CF 418D - Big Problems for Organizers
The task gives a tree of hotels, where every road connects two hotels and moving along a road costs one unit of time. For each query, two hotels are chosen as main event locations.
CF 418D - Big Problems for Organizers
Rating: 2800
Tags: data structures, graphs, trees
Solve time: 1m 40s
Verified: yes
Solution
Problem Understanding
The task gives a tree of hotels, where every road connects two hotels and moving along a road costs one unit of time. For each query, two hotels are chosen as main event locations. Every other hotel assigns itself to whichever of these two main hotels is closer in shortest-path distance, and each participant then travels to their assigned main hotel.
For each pair of chosen main hotels, we need to determine the worst travel time among all participants, meaning the maximum over all nodes of their distance to the nearer of the two selected centers.

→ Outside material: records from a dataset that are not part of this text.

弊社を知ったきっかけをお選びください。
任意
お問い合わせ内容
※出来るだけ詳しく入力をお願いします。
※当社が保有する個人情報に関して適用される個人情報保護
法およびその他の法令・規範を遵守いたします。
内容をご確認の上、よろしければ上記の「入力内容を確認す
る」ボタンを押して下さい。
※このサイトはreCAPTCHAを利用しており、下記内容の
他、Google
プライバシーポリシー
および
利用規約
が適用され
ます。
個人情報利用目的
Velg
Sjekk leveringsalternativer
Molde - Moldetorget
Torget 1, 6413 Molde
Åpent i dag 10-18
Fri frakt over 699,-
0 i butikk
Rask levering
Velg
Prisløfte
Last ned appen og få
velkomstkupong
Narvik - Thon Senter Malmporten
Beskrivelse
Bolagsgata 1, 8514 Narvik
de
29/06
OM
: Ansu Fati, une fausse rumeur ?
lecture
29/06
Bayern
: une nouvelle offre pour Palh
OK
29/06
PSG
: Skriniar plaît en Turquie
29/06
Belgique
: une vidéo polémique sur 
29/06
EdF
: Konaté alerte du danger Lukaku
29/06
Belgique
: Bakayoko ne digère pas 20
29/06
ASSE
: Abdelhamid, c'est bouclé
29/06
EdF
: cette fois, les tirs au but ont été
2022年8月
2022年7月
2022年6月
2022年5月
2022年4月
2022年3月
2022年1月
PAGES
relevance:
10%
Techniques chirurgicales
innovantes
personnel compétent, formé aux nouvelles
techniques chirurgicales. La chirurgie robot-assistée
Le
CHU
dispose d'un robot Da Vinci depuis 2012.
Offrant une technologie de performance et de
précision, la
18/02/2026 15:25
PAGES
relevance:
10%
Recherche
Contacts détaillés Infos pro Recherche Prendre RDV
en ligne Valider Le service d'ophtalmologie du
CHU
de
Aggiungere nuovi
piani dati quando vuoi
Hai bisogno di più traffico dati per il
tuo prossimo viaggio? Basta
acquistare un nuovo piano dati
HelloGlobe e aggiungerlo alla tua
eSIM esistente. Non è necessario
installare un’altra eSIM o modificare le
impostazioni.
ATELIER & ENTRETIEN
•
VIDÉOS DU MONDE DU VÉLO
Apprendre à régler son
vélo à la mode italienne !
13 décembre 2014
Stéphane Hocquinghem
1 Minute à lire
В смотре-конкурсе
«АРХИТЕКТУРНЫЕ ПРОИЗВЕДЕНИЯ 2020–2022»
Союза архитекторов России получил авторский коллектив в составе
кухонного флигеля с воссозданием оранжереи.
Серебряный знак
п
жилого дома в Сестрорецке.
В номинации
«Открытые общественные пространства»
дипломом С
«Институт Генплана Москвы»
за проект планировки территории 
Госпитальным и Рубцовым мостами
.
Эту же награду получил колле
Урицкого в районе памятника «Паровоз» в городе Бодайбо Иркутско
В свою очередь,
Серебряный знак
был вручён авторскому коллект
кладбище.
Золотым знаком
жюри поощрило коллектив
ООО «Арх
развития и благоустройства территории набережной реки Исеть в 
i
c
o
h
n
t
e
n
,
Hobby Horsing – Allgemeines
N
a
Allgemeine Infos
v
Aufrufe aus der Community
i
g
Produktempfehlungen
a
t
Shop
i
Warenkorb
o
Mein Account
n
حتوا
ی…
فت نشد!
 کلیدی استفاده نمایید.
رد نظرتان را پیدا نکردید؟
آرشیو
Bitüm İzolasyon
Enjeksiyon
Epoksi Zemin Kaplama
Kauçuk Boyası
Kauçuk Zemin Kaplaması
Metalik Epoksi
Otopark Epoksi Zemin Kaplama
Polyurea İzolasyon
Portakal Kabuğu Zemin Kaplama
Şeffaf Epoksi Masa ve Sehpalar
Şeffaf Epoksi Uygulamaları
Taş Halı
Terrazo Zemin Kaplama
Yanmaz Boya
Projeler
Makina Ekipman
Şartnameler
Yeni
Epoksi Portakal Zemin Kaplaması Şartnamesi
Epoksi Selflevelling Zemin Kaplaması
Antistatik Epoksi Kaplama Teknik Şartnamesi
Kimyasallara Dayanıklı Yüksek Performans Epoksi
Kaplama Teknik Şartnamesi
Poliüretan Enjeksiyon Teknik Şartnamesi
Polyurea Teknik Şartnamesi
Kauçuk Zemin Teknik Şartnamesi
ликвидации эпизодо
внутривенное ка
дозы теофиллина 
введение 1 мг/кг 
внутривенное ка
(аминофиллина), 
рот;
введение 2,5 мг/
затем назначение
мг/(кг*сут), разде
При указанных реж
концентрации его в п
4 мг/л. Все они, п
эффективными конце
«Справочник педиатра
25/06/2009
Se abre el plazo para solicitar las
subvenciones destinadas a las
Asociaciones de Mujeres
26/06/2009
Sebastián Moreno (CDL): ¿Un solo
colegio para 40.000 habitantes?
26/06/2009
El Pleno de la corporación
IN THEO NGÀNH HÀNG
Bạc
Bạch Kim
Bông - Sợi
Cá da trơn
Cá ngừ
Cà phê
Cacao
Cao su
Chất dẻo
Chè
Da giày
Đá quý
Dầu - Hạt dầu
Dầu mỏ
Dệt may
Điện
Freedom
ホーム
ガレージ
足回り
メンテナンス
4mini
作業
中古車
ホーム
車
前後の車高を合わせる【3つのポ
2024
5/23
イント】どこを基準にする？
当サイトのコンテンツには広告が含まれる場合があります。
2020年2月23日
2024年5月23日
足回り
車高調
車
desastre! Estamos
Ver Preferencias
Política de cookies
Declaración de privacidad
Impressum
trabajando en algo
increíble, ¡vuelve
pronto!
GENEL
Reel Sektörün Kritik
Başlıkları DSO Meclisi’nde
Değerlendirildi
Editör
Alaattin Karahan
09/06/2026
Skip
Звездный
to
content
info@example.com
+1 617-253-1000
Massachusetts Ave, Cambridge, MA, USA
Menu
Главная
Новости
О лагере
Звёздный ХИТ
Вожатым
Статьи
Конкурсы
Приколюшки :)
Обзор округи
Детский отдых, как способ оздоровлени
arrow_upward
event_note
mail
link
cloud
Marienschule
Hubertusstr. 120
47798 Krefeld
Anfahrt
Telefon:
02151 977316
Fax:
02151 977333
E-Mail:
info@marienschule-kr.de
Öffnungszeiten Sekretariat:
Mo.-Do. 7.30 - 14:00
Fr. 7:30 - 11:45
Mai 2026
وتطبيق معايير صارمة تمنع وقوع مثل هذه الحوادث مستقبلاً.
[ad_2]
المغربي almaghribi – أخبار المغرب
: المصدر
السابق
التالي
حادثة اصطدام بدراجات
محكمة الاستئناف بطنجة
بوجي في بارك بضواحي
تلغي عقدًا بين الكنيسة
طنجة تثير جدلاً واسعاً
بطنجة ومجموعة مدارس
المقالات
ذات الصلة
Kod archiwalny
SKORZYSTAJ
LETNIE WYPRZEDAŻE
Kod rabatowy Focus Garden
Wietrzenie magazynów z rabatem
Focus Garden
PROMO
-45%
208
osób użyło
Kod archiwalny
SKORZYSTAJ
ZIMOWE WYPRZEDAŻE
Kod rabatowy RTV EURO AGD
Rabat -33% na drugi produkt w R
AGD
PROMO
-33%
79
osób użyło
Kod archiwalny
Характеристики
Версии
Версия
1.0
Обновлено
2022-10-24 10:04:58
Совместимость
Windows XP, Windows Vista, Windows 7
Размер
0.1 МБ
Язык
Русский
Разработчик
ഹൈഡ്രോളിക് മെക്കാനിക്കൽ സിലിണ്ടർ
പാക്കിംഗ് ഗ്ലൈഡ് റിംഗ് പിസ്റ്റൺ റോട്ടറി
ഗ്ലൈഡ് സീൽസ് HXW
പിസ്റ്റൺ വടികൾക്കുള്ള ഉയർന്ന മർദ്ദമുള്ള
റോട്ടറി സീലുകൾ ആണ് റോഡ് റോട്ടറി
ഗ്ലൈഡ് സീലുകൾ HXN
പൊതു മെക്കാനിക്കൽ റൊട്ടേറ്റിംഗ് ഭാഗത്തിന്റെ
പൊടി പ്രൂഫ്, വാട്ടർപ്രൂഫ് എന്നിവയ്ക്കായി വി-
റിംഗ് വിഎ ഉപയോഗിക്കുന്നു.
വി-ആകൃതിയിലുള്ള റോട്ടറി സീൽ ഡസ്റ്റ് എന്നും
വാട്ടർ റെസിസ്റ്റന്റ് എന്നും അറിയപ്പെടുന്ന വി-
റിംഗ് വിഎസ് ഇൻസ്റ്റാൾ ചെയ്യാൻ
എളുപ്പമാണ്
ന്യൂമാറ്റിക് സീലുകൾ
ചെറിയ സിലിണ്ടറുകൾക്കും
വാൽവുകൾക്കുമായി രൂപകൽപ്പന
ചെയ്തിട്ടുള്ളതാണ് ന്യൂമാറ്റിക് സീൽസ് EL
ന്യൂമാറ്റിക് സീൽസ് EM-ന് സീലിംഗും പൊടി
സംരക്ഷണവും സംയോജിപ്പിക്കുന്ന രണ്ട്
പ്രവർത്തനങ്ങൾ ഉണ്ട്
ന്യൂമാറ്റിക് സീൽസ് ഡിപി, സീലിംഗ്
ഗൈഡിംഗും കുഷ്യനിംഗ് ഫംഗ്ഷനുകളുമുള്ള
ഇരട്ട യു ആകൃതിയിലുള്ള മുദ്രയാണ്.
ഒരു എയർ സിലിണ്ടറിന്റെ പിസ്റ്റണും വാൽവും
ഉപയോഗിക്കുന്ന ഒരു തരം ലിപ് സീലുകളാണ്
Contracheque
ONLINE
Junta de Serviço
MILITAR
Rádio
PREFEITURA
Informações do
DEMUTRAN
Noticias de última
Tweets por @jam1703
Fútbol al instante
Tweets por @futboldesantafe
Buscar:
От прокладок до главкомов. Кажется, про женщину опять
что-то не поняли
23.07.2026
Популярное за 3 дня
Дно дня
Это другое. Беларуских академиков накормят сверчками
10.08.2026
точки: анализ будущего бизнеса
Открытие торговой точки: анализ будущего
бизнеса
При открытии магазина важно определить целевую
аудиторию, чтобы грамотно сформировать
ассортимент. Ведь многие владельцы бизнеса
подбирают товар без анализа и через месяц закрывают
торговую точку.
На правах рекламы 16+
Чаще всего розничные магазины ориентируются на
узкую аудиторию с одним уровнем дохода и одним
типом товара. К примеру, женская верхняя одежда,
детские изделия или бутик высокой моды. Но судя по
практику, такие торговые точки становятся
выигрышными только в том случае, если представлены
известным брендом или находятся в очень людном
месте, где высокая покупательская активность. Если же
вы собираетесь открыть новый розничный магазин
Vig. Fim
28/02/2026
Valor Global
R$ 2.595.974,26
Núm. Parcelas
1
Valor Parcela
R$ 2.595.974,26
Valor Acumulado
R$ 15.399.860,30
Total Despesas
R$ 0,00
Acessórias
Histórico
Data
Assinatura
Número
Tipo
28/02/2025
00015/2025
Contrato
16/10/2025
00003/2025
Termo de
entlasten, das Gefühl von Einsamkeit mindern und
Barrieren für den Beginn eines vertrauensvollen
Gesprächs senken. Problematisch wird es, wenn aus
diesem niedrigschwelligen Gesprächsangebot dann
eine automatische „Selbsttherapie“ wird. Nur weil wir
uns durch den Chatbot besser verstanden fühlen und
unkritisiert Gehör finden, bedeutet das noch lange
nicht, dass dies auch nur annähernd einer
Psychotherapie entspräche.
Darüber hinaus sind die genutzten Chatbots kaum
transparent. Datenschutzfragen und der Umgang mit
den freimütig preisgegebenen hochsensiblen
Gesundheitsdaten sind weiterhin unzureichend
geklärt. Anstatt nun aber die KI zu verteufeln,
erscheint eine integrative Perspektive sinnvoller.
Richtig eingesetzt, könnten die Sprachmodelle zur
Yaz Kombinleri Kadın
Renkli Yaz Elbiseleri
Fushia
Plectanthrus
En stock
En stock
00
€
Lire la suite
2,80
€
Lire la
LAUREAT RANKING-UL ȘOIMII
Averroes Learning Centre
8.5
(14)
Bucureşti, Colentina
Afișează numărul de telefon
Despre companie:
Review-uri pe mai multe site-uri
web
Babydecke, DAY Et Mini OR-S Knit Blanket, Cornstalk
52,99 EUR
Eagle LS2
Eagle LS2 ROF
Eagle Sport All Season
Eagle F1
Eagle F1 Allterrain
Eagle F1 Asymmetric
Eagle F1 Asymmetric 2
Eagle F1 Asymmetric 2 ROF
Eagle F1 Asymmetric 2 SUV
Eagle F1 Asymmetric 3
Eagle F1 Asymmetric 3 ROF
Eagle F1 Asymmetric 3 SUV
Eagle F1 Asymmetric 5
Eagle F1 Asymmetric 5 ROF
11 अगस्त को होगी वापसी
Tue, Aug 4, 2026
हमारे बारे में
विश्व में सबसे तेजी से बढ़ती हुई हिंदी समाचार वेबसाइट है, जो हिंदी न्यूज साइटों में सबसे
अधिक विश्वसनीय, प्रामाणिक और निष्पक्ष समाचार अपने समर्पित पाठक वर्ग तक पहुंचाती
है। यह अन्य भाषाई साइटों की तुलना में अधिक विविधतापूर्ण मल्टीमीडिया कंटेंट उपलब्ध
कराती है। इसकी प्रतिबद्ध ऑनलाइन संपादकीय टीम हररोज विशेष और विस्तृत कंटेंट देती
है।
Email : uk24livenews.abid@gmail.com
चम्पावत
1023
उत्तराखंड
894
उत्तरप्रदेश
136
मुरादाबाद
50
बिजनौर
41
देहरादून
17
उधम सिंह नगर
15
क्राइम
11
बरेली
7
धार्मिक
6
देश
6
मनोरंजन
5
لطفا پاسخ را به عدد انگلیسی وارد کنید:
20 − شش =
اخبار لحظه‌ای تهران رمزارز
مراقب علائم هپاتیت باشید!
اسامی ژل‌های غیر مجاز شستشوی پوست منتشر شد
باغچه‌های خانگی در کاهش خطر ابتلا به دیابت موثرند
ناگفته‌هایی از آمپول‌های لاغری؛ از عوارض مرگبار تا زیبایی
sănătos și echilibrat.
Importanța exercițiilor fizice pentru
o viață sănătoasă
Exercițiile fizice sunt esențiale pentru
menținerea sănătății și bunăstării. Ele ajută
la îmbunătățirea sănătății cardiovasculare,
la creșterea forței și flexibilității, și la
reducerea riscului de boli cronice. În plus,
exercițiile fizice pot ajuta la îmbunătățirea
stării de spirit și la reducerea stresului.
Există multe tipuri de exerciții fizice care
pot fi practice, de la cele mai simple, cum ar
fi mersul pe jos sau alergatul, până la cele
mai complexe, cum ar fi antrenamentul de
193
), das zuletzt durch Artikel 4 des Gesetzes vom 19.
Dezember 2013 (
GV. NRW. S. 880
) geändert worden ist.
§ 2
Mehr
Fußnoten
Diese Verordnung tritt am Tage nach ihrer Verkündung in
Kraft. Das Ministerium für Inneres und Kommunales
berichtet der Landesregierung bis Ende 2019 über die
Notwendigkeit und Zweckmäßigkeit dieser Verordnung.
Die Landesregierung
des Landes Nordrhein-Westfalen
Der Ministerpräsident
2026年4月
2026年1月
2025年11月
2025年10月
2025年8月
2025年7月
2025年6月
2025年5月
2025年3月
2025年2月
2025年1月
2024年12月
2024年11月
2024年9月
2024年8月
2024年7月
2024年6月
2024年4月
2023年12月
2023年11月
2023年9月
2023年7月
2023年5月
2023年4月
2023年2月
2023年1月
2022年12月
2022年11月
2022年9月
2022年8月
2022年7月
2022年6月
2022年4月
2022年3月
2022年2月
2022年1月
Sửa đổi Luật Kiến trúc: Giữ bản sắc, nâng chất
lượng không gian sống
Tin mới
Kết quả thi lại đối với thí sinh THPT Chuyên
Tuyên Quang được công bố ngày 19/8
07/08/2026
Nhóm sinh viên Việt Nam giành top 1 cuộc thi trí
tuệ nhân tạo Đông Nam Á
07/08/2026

The structure is a tree with up to 100000 nodes and the same number of queries. Each query is independent, but must be answered fast enough that recomputing distances from scratch per query is impossible.
A naive approach would run a BFS or DFS from both chosen nodes for every query, compute all distances, and scan all nodes to take the minimum of the two distances. This already costs O(n) per query, leading to O(nm), which is far beyond acceptable limits.
A less naive idea would precompute all-pairs shortest paths, but a tree with 100000 nodes makes that infeasible in both time and memory.
A subtle failure case for greedy intuition appears when the farthest participant from a chosen center is not structurally “far” in the tree diameter sense. For example, a node deep in a subtree may be far from its assigned center, while still being relatively close to the other center, and vice versa. This breaks any attempt to reason only about global tree diameter without respecting the partition induced by the two chosen nodes.
The real difficulty is that each query induces a Voronoi partition on a tree, and we need the maximum distance inside this partition.
Approaches
The brute-force solution treats each query independently. From the two chosen centers u and v, we compute distances from u and from v to every other node using BFS or DFS. Each node contributes min(dist(u, x), dist(v, x)), and we take the maximum. This is correct but costs O(n) per query, so O(nm) overall, which is too large for 10^5 scale inputs.
The key structural observation is that the tree can be rooted arbitrarily and distances behave predictably along paths. For a fixed pair (u, v), every node x belongs to one of two regions depending on which center is closer. The boundary between these regions lies along the unique path between u and v. Away from this path, the assignment is determined purely by which side of the path the node’s projection lies on.
This suggests splitting the problem into two types of candidates. One type comes from nodes whose bottleneck is the separation between u and v itself, which behaves like a midpoint effect on the path. The other type comes from nodes deep inside a subtree attached to the u-side or v-side of the u-v path, where the farthest such node from its assigned center is determined by the maximum distance within that constrained side.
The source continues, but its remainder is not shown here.